If I return home with an extra 50lbs, I won’t be surprised. And I’m not talking souvenirs, because I don’t usually buy too many things while I’m travelling. The odd time I’ll pick up some artwork or a fridge magnet or possibly some coffee deliciousness (or maybe duty free), but it’s always limited in size and scope. That’s the beauty of travelling carry-on-only style – one can’t spend a lot on miscellaneous trinkets because one doesn’t have the space for them.
Point is, I’ve eaten like a king in Nepal. Even during the trek, where I had expected food to be limited in quality and quantity, I was surprised by the options before me. Daal Bhat, Tibetan bread with jams and honey, seriously delicious coffee, Sherpa stew, fried rice, curries, and the like. So many fantastic options, all consumed like they were going out of style. If I didn’t also hike at altitude for roughly 130km I’d probably be falling into some sort of gluttony related shame spiral.
And now that I’m in Kathmandu, the selection of delicious foodstuffs has increased as one would expect for a city of this size. With the related reduction in altitude based hiking, I’m also expecting my waistline to increase proportionally1.
Our first night in the city found us in the Road House. Alan, Rick, and Sanjay had some wood oven pizza, while I opted for what could best be described as a mostly vegetarian charcuterie board of Nepalese treats.
For New Year’s Eve, Rick, Alan, and I stuffed ourselves at Third Eye. I had a mixed feast of traditional Indian food. I probably should have written all of the individual components down, but since I didn’t maybe I’ll just have to return and have it again. Because scientific research demands repetition.

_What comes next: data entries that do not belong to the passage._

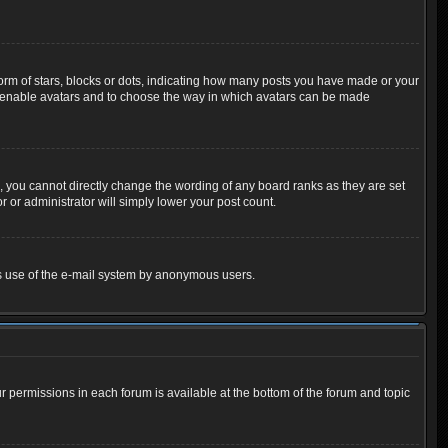
m of stars, blocks or dots, indicating how many posts you have made or your
 to enable avatars and to choose the way in which avatars can be made
 you cannot directly change the wording of any board ranks as they are set
 or administrator will simply lower your post count.
ious use of the e-mail system by anonymous users.
ur permissions in each forum is available at the bottom of the forum and topic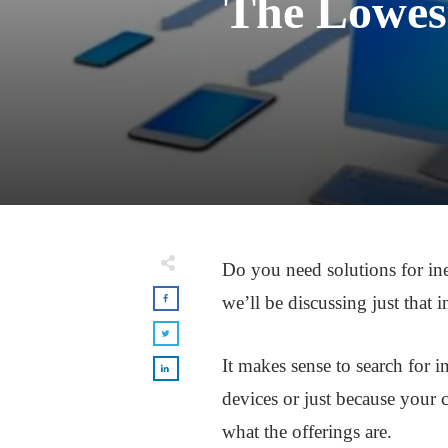
The Lowest
Do you need solutions for ine
we’ll be discussing just that i
It makes sense to search for 
devices or just because your c
what the offerings are.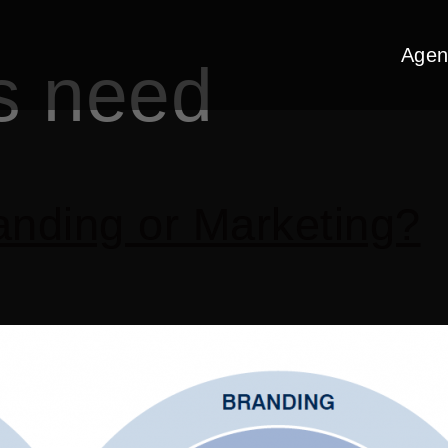
Agen
s need
nding or Marketing?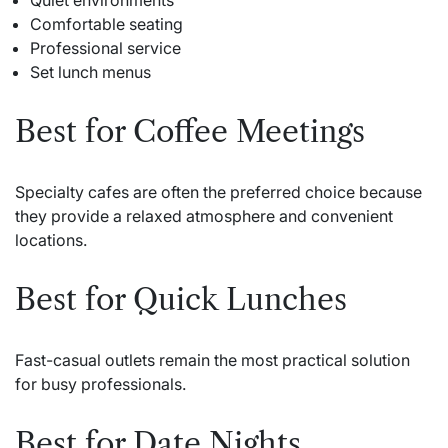
Quiet environments
Comfortable seating
Professional service
Set lunch menus
Best for Coffee Meetings
Specialty cafes are often the preferred choice because
they provide a relaxed atmosphere and convenient
locations.
Best for Quick Lunches
Fast-casual outlets remain the most practical solution
for busy professionals.
Best for Date Nights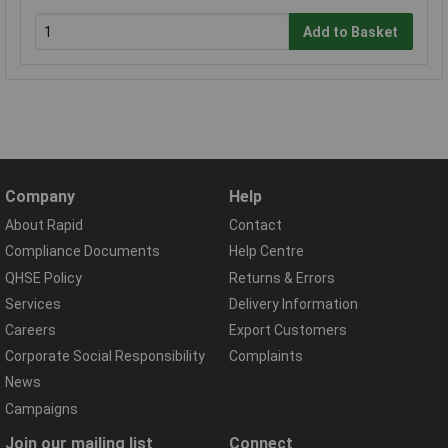
Add to Basket
Company
Help
About Rapid
Contact
Compliance Documents
Help Centre
QHSE Policy
Returns & Errors
Services
Delivery Information
Careers
Export Customers
Corporate Social Responsibility
Complaints
News
Campaigns
Join our mailing list
Connect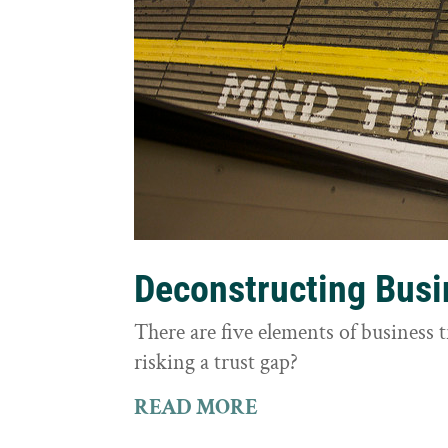
Deconstructing Busi
There are five elements of business 
risking a trust gap?
READ MORE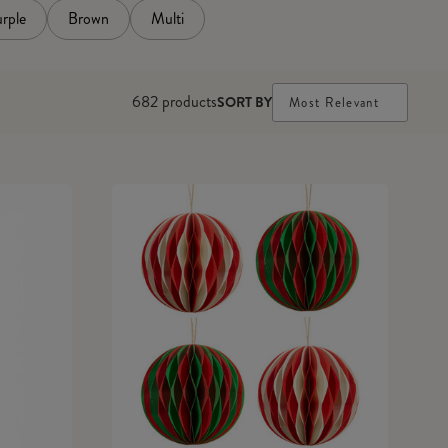
rple
Brown
Multi
682
products
SORT BY
Most Relevant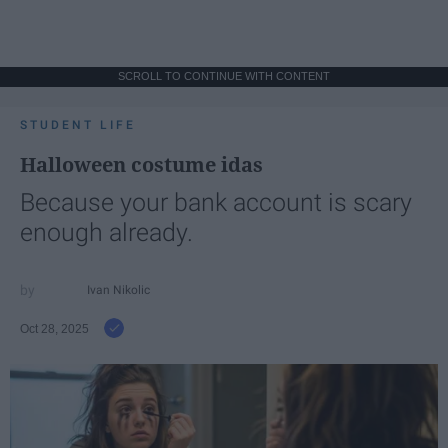
SCROLL TO CONTINUE WITH CONTENT
STUDENT LIFE
Halloween costume idas
Because your bank account is scary
enough already.
Ivan Nikolic
Oct 28, 2025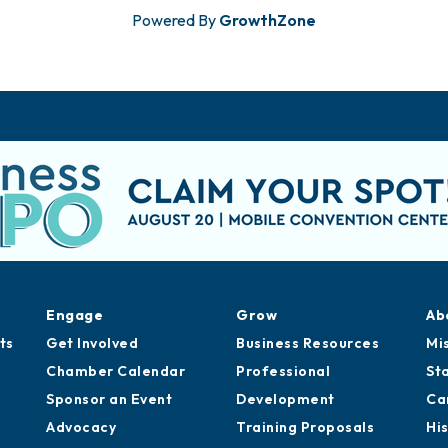
Powered By
GrowthZone
Engage
Grow
Ab
ts
Get Involved
Business Resources
Mi
Chamber Calendar
Professional
St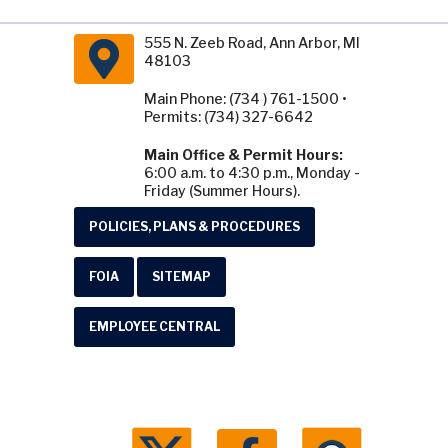
555 N. Zeeb Road, Ann Arbor, MI
48103
Main Phone: (734 ) 761-1500 •
Permits: (734) 327-6642
Main Office & Permit Hours:
6:00 a.m. to 4:30 p.m., Monday -
Friday (Summer Hours).
POLICIES, PLANS & PROCEDURES
FOIA
SITEMAP
EMPLOYEE CENTRAL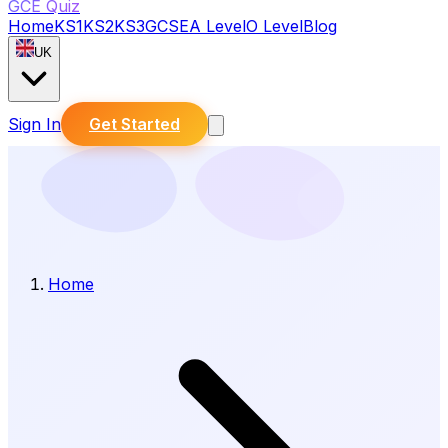
GCE Quiz
Home
KS1
KS2
KS3
GCSE
A Level
O Level
Blog
UK
Sign In
Get Started
Home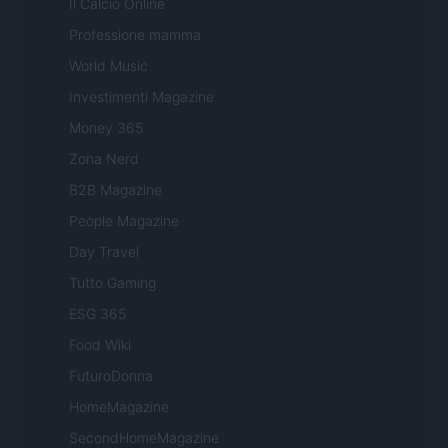
Il Calcio Online
Professione mamma
World Music
Investimenti Magazine
Money 365
Zona Nerd
B2B Magazine
People Magazine
Day Travel
Tutto Gaming
ESG 365
Food Wiki
FuturoDonna
HomeMagazine
SecondHomeMagazine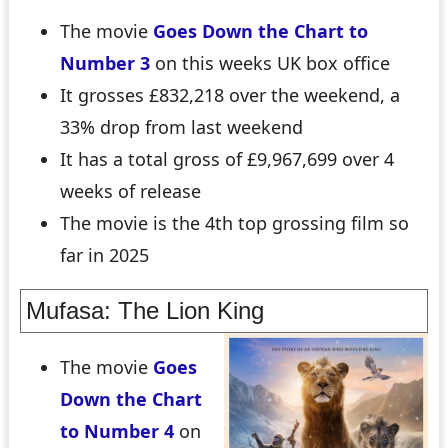
The movie
Goes Down the Chart to
Number 3
on this weeks UK box office
It grosses £832,218 over the weekend, a
33% drop from last weekend
It has a total gross of £9,967,699 over 4
weeks of release
The movie is the 4th top grossing film so
far in 2025
Mufasa: The Lion King
The movie
Goes
Down the Chart
to Number 4
on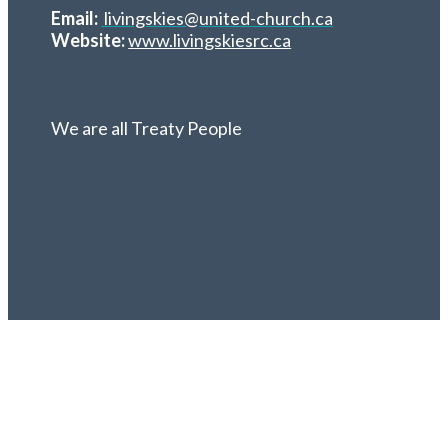
Email:
livingskies@united-church.ca
Website:
www.livingskiesrc.ca
We are all Treaty People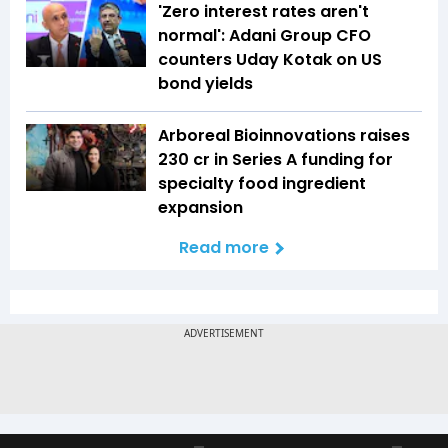
'Zero interest rates aren't
normal': Adani Group CFO
counters Uday Kotak on US
bond yields
Arboreal Bioinnovations raises
₹230 cr in Series A funding for
specialty food ingredient
expansion
Read more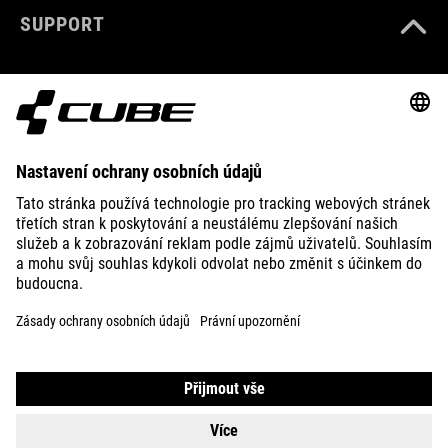
SUPPORT
ABOUT US
EXPLORE
IMPRINT
PRIVACY
EU DATA ACT
PRESS
B2B
DENMARK
ČEŠTINA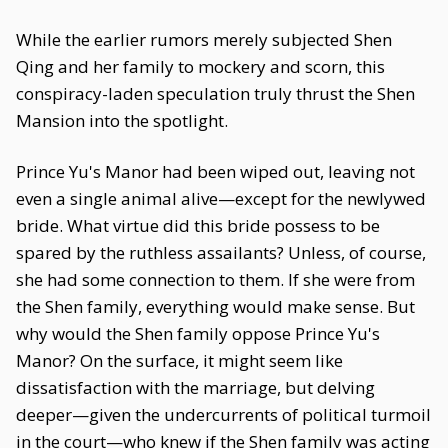
While the earlier rumors merely subjected Shen
Qing and her family to mockery and scorn, this
conspiracy-laden speculation truly thrust the Shen
Mansion into the spotlight.
Prince Yu's Manor had been wiped out, leaving not
even a single animal alive—except for the newlywed
bride. What virtue did this bride possess to be
spared by the ruthless assailants? Unless, of course,
she had some connection to them. If she were from
the Shen family, everything would make sense. But
why would the Shen family oppose Prince Yu's
Manor? On the surface, it might seem like
dissatisfaction with the marriage, but delving
deeper—given the undercurrents of political turmoil
in the court—who knew if the Shen family was acting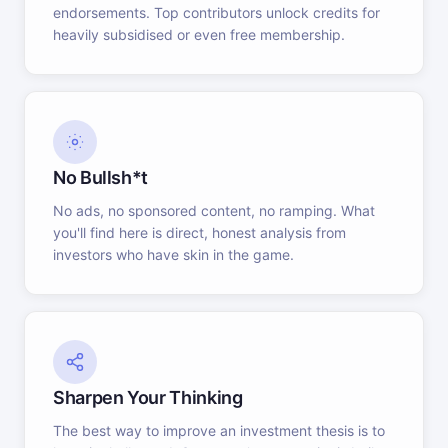
endorsements. Top contributors unlock credits for
heavily subsidised or even free membership.
No Bullsh*t
No ads, no sponsored content, no ramping. What
you'll find here is direct, honest analysis from
investors who have skin in the game.
Sharpen Your Thinking
The best way to improve an investment thesis is to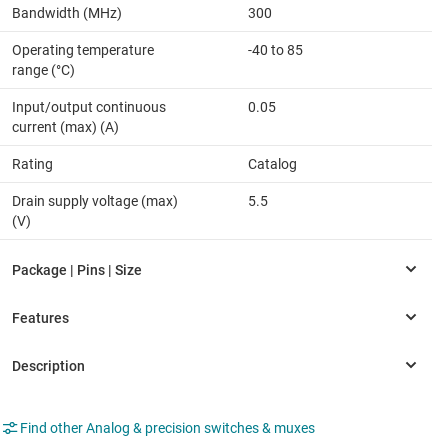
Bandwidth (MHz)
300
Operating temperature
-40 to 85
range (°C)
Input/output continuous
0.05
current (max) (A)
Rating
Catalog
Drain supply voltage (max)
5.5
(V)
Find other Analog & precision switches & muxes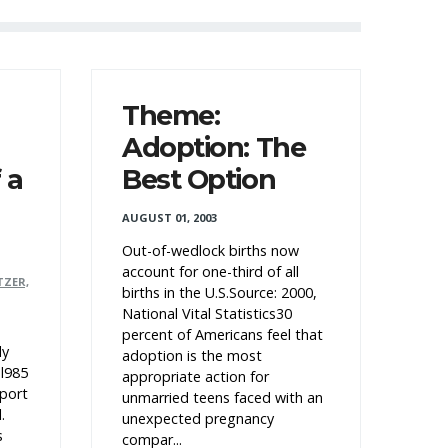
Theme:
Adoption: The
 a
Best Option
AUGUST 01, 2003
Out-of-wedlock births now
account for one-third of all
TZER,
births in the U.S.Source: 2000,
National Vital Statistics30
percent of Americans feel that
ly
adoption is the most
 l985
appropriate action for
port
unmarried teens faced with an
.
unexpected pregnancy
s
compar...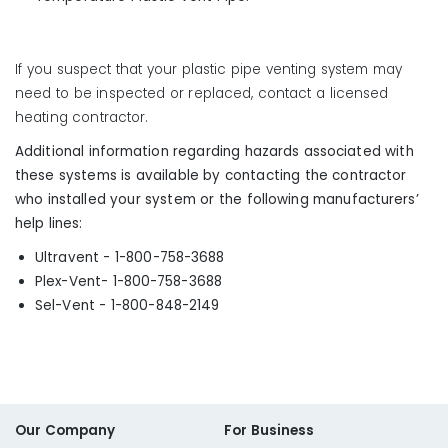
If you suspect that your plastic pipe venting system may
need to be inspected or replaced, contact a licensed
heating contractor.
Additional information regarding hazards associated with
these systems is available by contacting the contractor
who installed your system or the following manufacturers’
help lines:
Ultravent - 1-800-758-3688
Plex-Vent- 1-800-758-3688
Sel-Vent - 1-800-848-2149
Our Company
For Business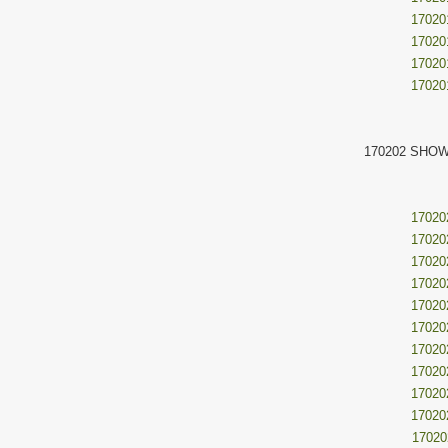
17020
17020
17020
17020
170202 SHOW
17020
17020
17020
17020
17020
17020
17020
17020
17020
17020
17020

Last night, Rick and I met up with Timarian to have dinner at Rose Marie’s Kitchen & Cafe. While I opted for Scampolini chicken, the other two went for the 6 course, 1499 Nepalese rupee dinner. Or, in other terms, a 6 course fancy-pants dinner for roughly $15 US (including house wine and an appertif). Ah gluttony at its very best.
Beyond fantastic dinners, we’ve also enjoyed massive breakfasts at the hotel every morning because, well, it’s included in the room price.
Our lunches have also been rather huge and delicious. And if I’m spilling all of our deep, dark, gluttonous shame, we’ve been stopping in Himalayan Java like it’s the temple for which to worship at the altar of the holy bean. In most cases, our daily sessions have included oatmeal cookies or cake.
And finally, there’s the beer. While definitely not the greatest beer I’ve ever had, Everest, Nepal Ice, and Kathmandu varieties are rather refreshing. My favourite of the three is Everest – being the cleanest and most crisp of the three. It also doesn’t hurt that a 650ml bottle goes for about $3-$4US depending on the establishment.
Bottom line, the food here has been fantastic. In fact, I’ve mentioned numerous times that I’ve eaten better here than when I’m at home cooking for myself. And while that isn’t much of a challenge, it definitely doesn’t take away from the fantastic food I’ve had while visiting Nepal.
It also doesn’t take away from the fact that I might be 50lbs heavier when I return home.
1 Fortunately for me, I think I have actually lost weight on the trek. I’m basing this on the fact that I had to move up a belt notch while hiking. I have no idea how long that will last, however, given my current rate of gluttony and sloth.